91³Ô¹ÏÍø in Berlin: German Spy Museum
Tuesday’s topics were very cool: we got a deeper look on exactly why Berlin has been labeled “the city of spies”. In class, we covered the German Enigma machine and how its purely mechanical set of operations could create an encryption that, at the time, was considered “unbreakable”. We also got to try our hands at a few different ciphers, including the relatively simple Caesar cipher and a simplified, three rotor version of the Enigma’s encryption.
After lunch, we headed to the German Spy Museum, where there were replicas of the Enigma machine, as well as several other encryption devices used throughout history. The museum focused on spycraft surrounding World War 1, World War 2, and the Cold War. However, it also touched on other topics, such as older information warfare dating as far back as ancient Egypt, and fictional spies such as James Bond.
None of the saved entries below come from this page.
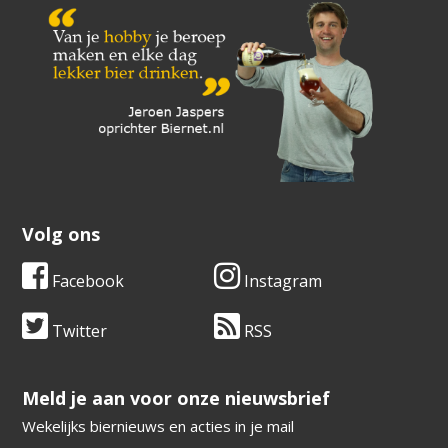
Volg ons
Facebook
Instagram
Twitter
RSS
​​​​​​​Meld je aan voor onze nieuwsbrief
Wekelijks biernieuws en acties in je mail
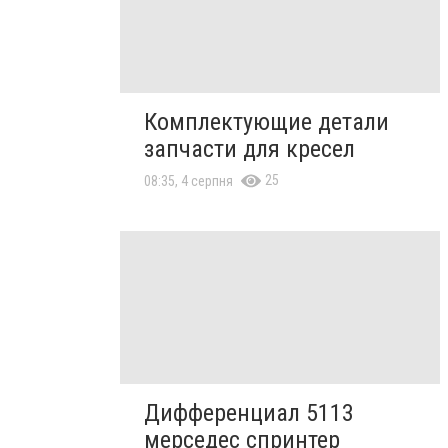
Комплектующие детали
запчасти для кресел
25
08:35, 4 серпня
Дифференциал 5113
мерседес спринтер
Among the museum’s displays were the stories of several particularly famous spies.I was interested to hear about Mata Hari, a Dutch exotic dancer who worked as a double agent for both France and Germany before she was found out and killed. The museum focused mainly on her life as a spy, her discovery, and her legacy in various works of fiction. I was curious and researched more about her, and found that she had also been a mother, a divorced wife, and had been considered groundbreaking in the world of dance. Her career as a spy began in exchange for being allowed to see her injured lover in a military hospital, and ended in a way that suggests she was set up by the German government to be arrested by France.
One of my favorite things about museums is the way that they give us glimpses into the lives of people that we will never meet, and this one was no different. While the information on any individual spy was relatively brief, I was fascinated by the glimpses we were given of the lives that these people led.